今回の法改正により、方針を示すことの推奨にとどまらず、相談体制の整備等の具体的な措置を講じることが事業主の法的義務とされたことになります。
「求職者等」の定義
就活セクハラ防止措置の保護対象となる「求職者等」とは、以下のとおりとされています(改正雇用機会均等法13条1項、改正雇用機会均等法施行規則2条の3)。
- 求職者
- 事業主の実施する労働者の採用に資する活動に参加する者
- 教育実習、看護実習その他の実習を受ける者
そのため、いわゆる就職活動中の者に限らず、インターンシップ生や実習生等、対象が広い点に注意が必要です。
「内定者」については、採用内定の法的性質が事案により異なるため、一概に判断することはできませんが、いわゆる「始期付きの解約権を留保した労働契約」が成立しているとみられる事案(採用内定通知のほかには労働契約締結のための特段の意思表示をすることが予定されていない事案)については、既に労働契約が成立していると認められるため、当該採用内定者は、社内の労働者に対するセクハラ防止措置の対象になると考えられます。
他方、採用内定のみでは労働契約が成立していると認められない場合は、当該採用内定者も「求職者等」に該当し、就活セクハラ防止措置の対象となると考えられます 2。いずれにしても、内定者を対象としたセクハラ防止措置を講じなければならないことは同じです。
就活セクハラ防止措置の対象

「求職活動等」の定義
就活セクハラの対象となる「求職活動等」とは、いわゆる採用面接や就職説明会に限られません。いわゆるOB・OG訪問や、インターンシップへの参加、実習への参加も含まれます。
また、場所も社内に限定されるものではなく、OB・OG訪問を行うための飲食店、就職説明会を行うための貸会議室や学校のキャンパスなども含まれます。
さらに、求職活動等の活動時間外の「懇親の場」とされるものであっても、実質上事業主の採用に資する活動や、教育実習、看護実習その他の実習の延長と考えられる場面で行われるものも求職活動等に該当します 3。SNS等のオンラインを介したものやオンライン上で行われるものも含まれます。
就活セクハラ防止が義務づけられる企業の範囲
就活セクハラ防止義務化は、2026年10月1日からすべての事業主に対して課せられます。
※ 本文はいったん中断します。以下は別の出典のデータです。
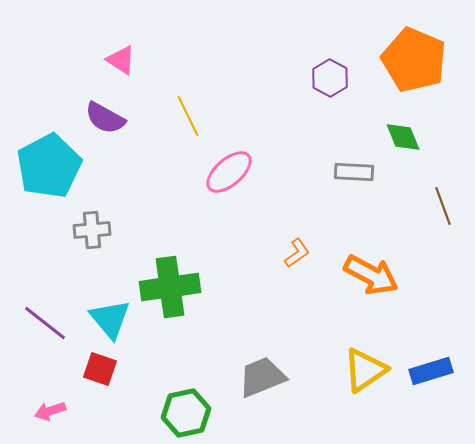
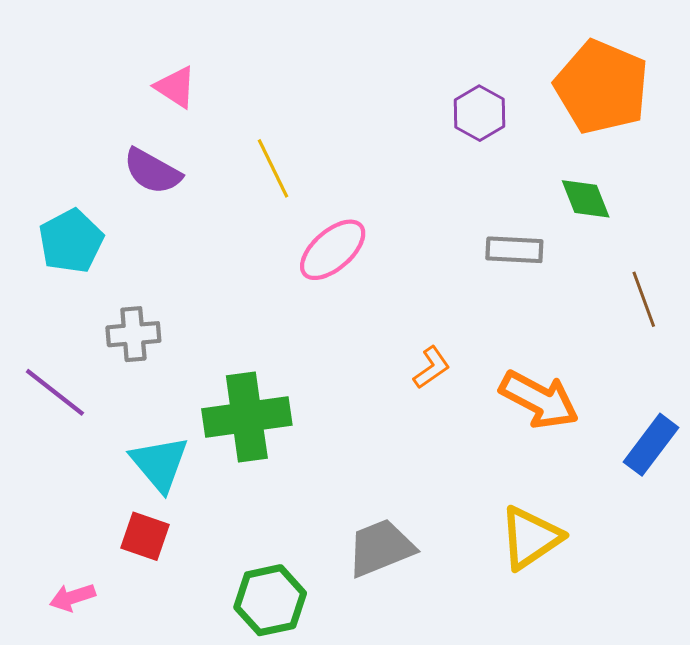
cyan pentagon: (49, 166) -> (71, 241), size x0.7
purple line: (45, 323) -> (55, 392), moved
blue rectangle: (431, 371) -> (651, 445), moved, turned -36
中小企業等であっても適用猶予はありませんので、早めに対応することが必要です。
就活セクハラに該当する行為
「性的な言動」の2類型
改正雇用機会均等法13条3項に基づき定められた「事業主が求職活動等における性的な言動に起因する問題に関して雇用管理上講ずべき措置等についての指針」(以下「就活セクハラ防止指針」といいます)によれば、就活セクハラとは「求職活動等において行われる求職者等の意に反する性的な言動により求職者等の求職活動等が阻害され、能力の発揮に重大な悪影響が生じる等当該求職者等が求職活動等を行う上で看過できない程度の支障が生じること」とされています。
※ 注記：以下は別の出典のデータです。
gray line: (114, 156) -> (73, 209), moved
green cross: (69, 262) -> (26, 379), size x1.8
「性的な言動」には、「性的な内容の発言」と「性的な行動」の2つが含まれます。
類型 |
含まれるものの例 |
|---|---|
性的な内容の発言 |
|
性的な行動 |
|
就活セクハラの典型例
就活セクハラ防止指針では、就活セクハラの典型例として、以下が挙げられています。
イ 少人数の説明会において、労働者が求職者等の腰、胸等に触ったため、当該求職者等が苦痛に感じてその求職活動等の意欲が低下していること。
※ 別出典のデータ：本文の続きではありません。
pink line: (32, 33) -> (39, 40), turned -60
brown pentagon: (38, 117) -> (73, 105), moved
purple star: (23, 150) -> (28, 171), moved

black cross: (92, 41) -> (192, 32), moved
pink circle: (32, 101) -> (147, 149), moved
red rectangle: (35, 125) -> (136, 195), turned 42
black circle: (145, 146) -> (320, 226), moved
ロ 企業が実施するインターンシップにおいて、労働者が求職者等に対して性的な冗談やからかいを意図的かつ継続的に行ったため、当該求職者等が苦痛に感じてインターンシップ中の活動が手につかないこと。
ハ 企業が実施するインターンシップにおいて、性的な内容を含むポスターの掲示や画面の表示等を行っているため、求職者等が苦痛に感じてインターンシップ中の活動が手につかないこと。
ニ 面接中、面接官を務める労働者から性的な事実に関する質問を受け、求職者が苦痛に感じてその求職活動の意欲が低下していること。
ホ 求職者等が労働者への訪問を行った際、当該労働者に性的な関係を求められ、当該求職者等が苦痛に感じてその求職活動等の意欲が低下していること。
ヘ インターンシップ中に労働者が求職者等を執拗に私的な食事に誘い、当該求職者等が苦痛に感じてその求職活動等の意欲が低下していること。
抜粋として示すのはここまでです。